“What on earth is a ‘short service refund’?” asks Ferdinand Lovett, a senior associate at Sackers, in his latest blog addressing how to talk about pensions in public
The scene: a nice summer drinks reception. The interlocutor: a barrister who was three Pimms down and showing no signs of slowing.
“I mean, in all the years of instructions to me, I’ve never had to advise on them”, the barrister said as he moved into the phase of gently spitting scintillas of crispy canapes over me.
I explained that short service refunds allow members of trust-based schemes to receive a refund of their contributions if they leave the scheme with between 3 months and 2 years of “qualifying service”.
“And?”, he said.
Not working out if the interest was feigned or genuine, I filled in Anon QC that, broadly, if you join a DC trust-based scheme from 1 October 2015 onwards, it will no longer be possible for the scheme to offer a short service refund.
Benefits will instead “vest” at law after 30 days of “qualifying service”: from that point a member cannot extract cash from the scheme on the basis that they are leaving early, but will earn the right to have their DC pot maintained until retirement, transfer or death.
“What happens if I quit my job in the first month?”, came the razor sharp response.

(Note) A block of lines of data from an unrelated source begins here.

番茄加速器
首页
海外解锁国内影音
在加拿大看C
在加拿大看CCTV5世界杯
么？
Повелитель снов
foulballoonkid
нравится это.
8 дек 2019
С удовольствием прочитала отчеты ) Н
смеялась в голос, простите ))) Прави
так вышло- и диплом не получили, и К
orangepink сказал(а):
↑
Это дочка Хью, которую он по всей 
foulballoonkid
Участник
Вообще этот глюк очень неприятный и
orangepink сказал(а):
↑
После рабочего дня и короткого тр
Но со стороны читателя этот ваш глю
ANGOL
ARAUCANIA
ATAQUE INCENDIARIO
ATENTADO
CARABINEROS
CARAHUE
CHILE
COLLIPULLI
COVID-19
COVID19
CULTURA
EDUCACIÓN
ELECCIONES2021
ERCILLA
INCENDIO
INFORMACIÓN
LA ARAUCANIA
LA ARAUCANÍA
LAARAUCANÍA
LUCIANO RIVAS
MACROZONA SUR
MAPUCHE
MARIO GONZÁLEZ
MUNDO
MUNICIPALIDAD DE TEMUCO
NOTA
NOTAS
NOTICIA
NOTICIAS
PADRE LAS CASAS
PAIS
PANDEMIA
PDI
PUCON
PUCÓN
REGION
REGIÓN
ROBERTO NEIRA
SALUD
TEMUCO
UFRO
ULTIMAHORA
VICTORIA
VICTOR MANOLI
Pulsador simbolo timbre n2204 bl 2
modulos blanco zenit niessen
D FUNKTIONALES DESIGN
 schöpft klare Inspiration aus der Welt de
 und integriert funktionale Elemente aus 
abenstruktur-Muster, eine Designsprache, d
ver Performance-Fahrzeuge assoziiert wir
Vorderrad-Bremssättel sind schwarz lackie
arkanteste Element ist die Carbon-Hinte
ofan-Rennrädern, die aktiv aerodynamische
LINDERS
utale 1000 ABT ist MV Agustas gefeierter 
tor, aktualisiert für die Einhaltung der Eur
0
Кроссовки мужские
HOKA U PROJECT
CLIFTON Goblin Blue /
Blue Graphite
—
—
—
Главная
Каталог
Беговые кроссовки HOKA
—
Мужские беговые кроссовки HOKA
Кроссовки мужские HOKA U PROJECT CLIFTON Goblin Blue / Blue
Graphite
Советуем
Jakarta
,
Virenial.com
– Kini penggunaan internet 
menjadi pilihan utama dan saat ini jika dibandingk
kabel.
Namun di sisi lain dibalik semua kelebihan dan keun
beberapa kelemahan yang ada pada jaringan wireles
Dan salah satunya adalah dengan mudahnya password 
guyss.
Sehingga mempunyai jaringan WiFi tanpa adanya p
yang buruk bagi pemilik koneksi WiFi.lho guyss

This is where the changes to short service refunds are meant to mirror the auto-enrolment regime, where the law allows a one month opt-out window during which a new member can unwind her membership and receive a refund of her contributions.
The 30 day “qualifying service” limit/vesting threshold is designed to help schemes that operate enrolment through the employment contract by allowing them to have rules that cancel membership in a 30 day window and refund contributions to members i.e. offer the same flexibility that would apply in Pensions Act 2008 statutory enrolment.
“Ah yes, auto-enrolment, I’ve heard of that!”, joked (I think) my companion. “And what if I join on 30 September?”, the cross-examination continued mid-Pimms.
The way the new law was drafted means that members who join affected DC schemes prior to 1 October 2015 are not affected by the changes and will retain the right to take a short service refund for up to two years (if the rules of the scheme allow).
Some employers will already need to have thought about the change in law as they may use postponement to delay the admission of new recruits into a pension scheme: if that postponed date is 1 October or later, the new rules will apply and short service refunds won’t be an option any more.
Trustees of DC schemes equally need to be aware of the change in law, working out whether any rule changes are needed and updating member communications and booklets to reflect the new vesting provisions for members joining from this October onwards.
A third person had pitched up at our corner of the drinks party and so I sensed the need to wrap up the chat on this topic. The mini fish and chips loomed into view. I grabbed one and made my excuses.